Director: Jonathan Levine
Starring: Nicholas Hoult, Teresa Palmer, John Malkovich, Analeigh Tipton, Rob Corddry
Wrtitten by: Jonathan Levine and (novel) Isaac Marion
Running Time: 98 mins
Release date: 8th February 2013
I was a little skeptical when entering to see Warm Bodies. Was this to do to zombies what Twilight has done to vampires and werewolves? Having grown up with these icons of horror, I haven’t much liked the way they have been turned from frightening creatures into sloppy romantic leading men, so having a brain-eater as the kind of guy you could take home to Mum to meet really didn’t fill me with excitement. However, with the help of some likeable performances, a sharply observed script and Shakespeare, I was more than pleasantly surprised.
The Earth has undergone an apocalyptic epidemic. Most of the population has been infected, turning them into brain-chewing zombies, or corpses as the small pockets of humans call them. The zombies themselves, slowly deteriorating, turn into Bonies, skeletons that have no redeeming factors and will eat anything.
R is a zombie, living on a plane in an airport and wondering what his life was really like. While out on a hunt for food, he comes across human, Julie, and is infatuated by her. He saves her and takes her back to his plane where they slowly start to bond and he starts changing, being more human. This could be the end of the epidemic but can Julie convince her father, Grigio, leader of a human resistant group, that there might be a cure.

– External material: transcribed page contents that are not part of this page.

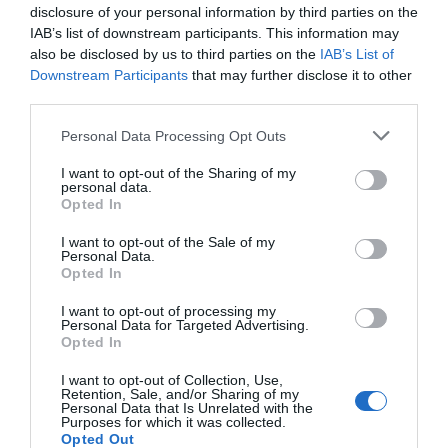
disclosure of your personal information by third parties on the
IAB’s list of downstream participants. This information may
also be disclosed by us to third parties on the
IAB’s List of
Downstream Participants
that may further disclose it to other
third parties.
Personal Data Processing Opt Outs
I want to opt-out of the Sharing of my
personal data.
Opted In
I want to opt-out of the Sale of my
Personal Data.
Opted In
2Playbook
I want to opt-out of processing my
Personal Data for Targeted Advertising.
El Atlético de Madrid firma a Iryo como
Opted In
patrocinador oficial hasta 2025
I want to opt-out of Collection, Use,
Retention, Sale, and/or Sharing of my
Personal Data that Is Unrelated with the
Purposes for which it was collected.
Opted Out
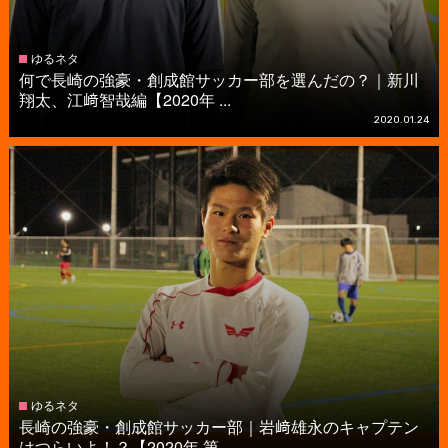
ゆるネタ
何で長崎の強豪・創成館サッカー部を選んだの？｜新川
翔太、江﨑智哉編【2020年 ...
2020.01.24
ゆるネタ
長崎の強豪・創成館サッカー部｜岩﨑雄永のキャプテン
はつらいよ！？【2020年 第...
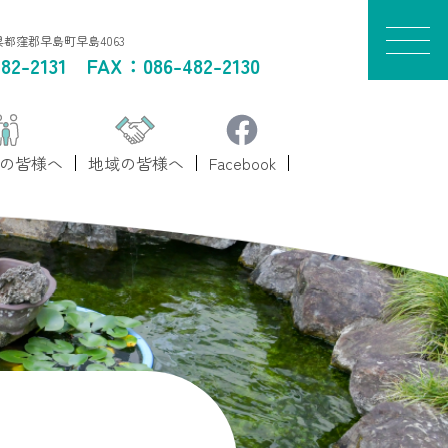
山県都窪郡早島町早島4063
82-2131
FAX：086-482-2130
の皆様へ
地域の皆様へ
Facebook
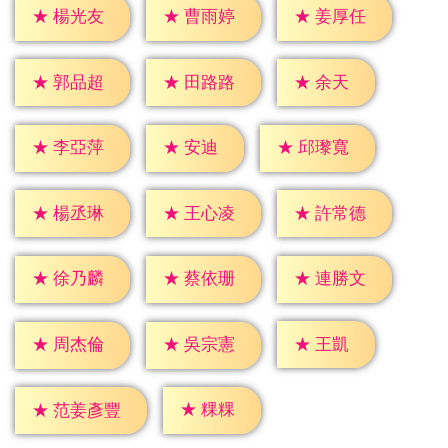
★
楊光友
★
曹雨婷
★
姜厚任
★
余天
★
郭品超
★
田路路
★
安迪
★
李亞萍
★
邱瓈寬
★
楊丞琳
★
王心凌
★
許常德
★
徐乃麟
★
蔡依珊
★
連勝文
★
王凱
★
周杰倫
★
吳宗憲
★
粿粿
★
范姜彥豐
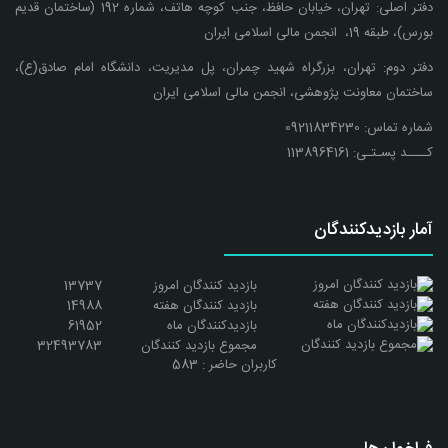
دفتر اصلی:
تهران، خیابان حافظ، جنب کوچه هاتف، شماره 192 (ساختمان قدیم
بورس)، طبقه 19، انجمن مالی اسلامی ایران
دفتر دوم:
تهران، بزرگراه شهید چمران، پل مدیریت، دانشگاه امام صادق(ع)،
ساختمان معاونت پژوهشی، انجمن مالی اسلامی ایران
شماره تماس: 09211834230
کــــد پسـتـی: 1138964161
آمار بازدیدکنندگان
بازدید کنندگان امروز
13737
بازدید کنندگان هفته
14988
بازدیدکنندگان ماه
61952
مجموع بازدید کنندگان
32493783
کاربران حاضر :
583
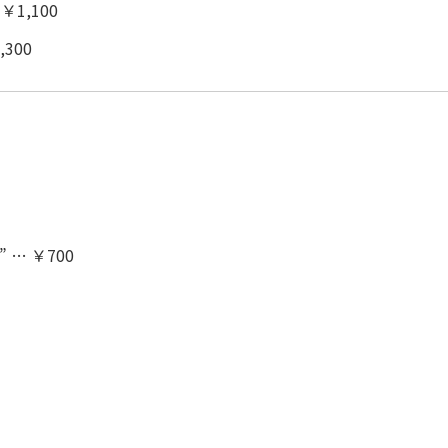
1,100
300
… ￥700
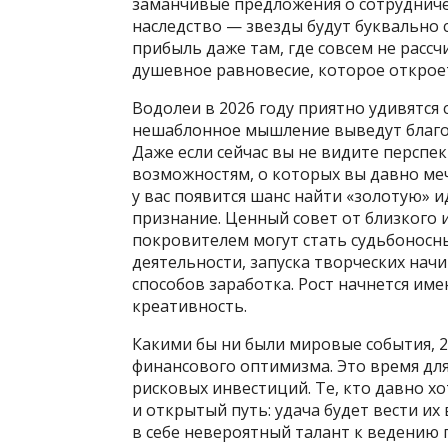
заманчивые предложения о сотрудниче
наследство — звезды будут буквально с
прибыль даже там, где совсем не расс
душевное равновесие, которое открое
Водолеи в 2026 году приятно удивятся
нешаблонное мышление выведут благо
Даже если сейчас вы не видите перспек
возможностям, о которых вы давно меч
у вас появится шанс найти «золотую» и
признание. Ценный совет от близкого 
покровителем могут стать судьбоносн
деятельности, запуска творческих нач
способов заработка. Рост начнется им
креативность.
Какими бы ни были мировые события, 
финансового оптимизма. Это время дл
рисковых инвестиций. Те, кто давно хо
и открытый путь: удача будет вести их
в себе невероятный талант к ведению 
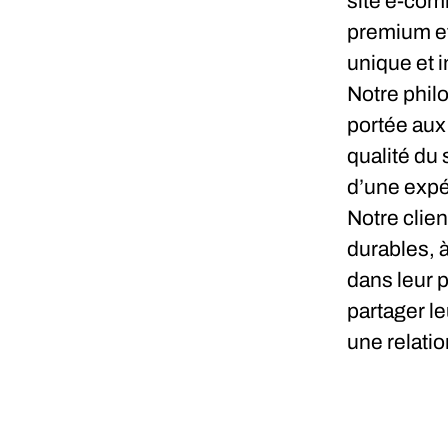
site e-com
premium et
unique et i
Notre philo
portée aux 
qualité du 
d’une expé
Notre clie
durables, 
dans leur 
partager le
une relatio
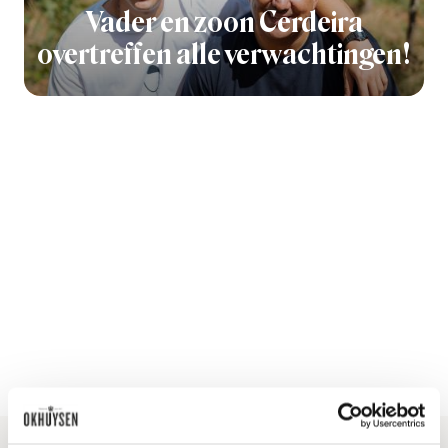
Vader en zoon Cerdeira
overtreffen alle verwachtingen!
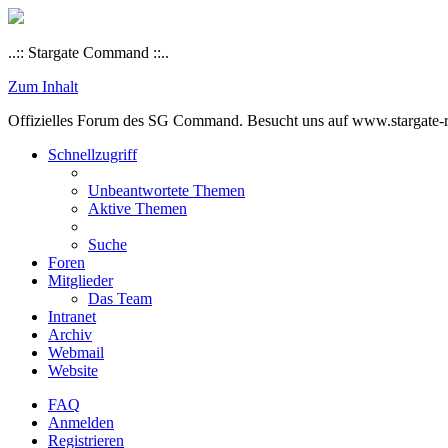
..:: Stargate Command ::..
Zum Inhalt
Offizielles Forum des SG Command. Besucht uns auf www.stargate-rs
Schnellzugriff
Unbeantwortete Themen
Aktive Themen
Suche
Foren
Mitglieder
Das Team
Intranet
Archiv
Webmail
Website
FAQ
Anmelden
Registrieren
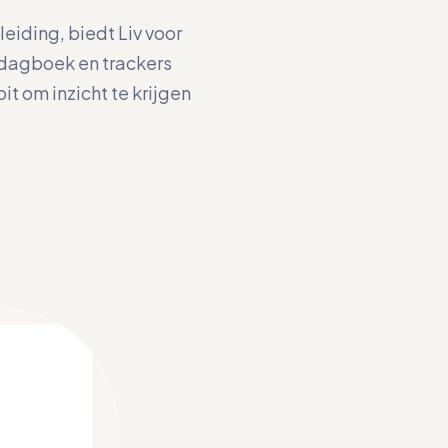
eiding, biedt Liv voor
 dagboek en trackers
it om inzicht te krijgen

It doesn’t sound like the most original idea and that’s because it isn’t. The source material it uses for this unlikely love story is, none other than, Romeo And Juliet (check the names out…R and Julie?) So how on earth does that work? Really well, actually.
Writer director Jonathan Levine, who did such an amazing job on his last film, the brilliant cancer comedy 50/50, has done it again. He has taken a source material (Isaac Marion’s teen horror romance) and delivered a film full of sharp observations, witty lines and constant invention. Having R as narrator is hilarious, with his knowledge of being dead and yet memories of a more social planet (cue flashback where everyone is on mobiles texting and ignoring each other) are just genius. He allows the relationship between R and Julie to grow, even though R has a very guilty secret. He even includes a balcony scene!
Levine could have gone for blatant broad comedy but instead filters it so that the love story, which is surprisingly sweet, take centre stage and the humour adds to the enjoyment. The middle section does dip a bit but is soon picked up by a mildly exciting finale.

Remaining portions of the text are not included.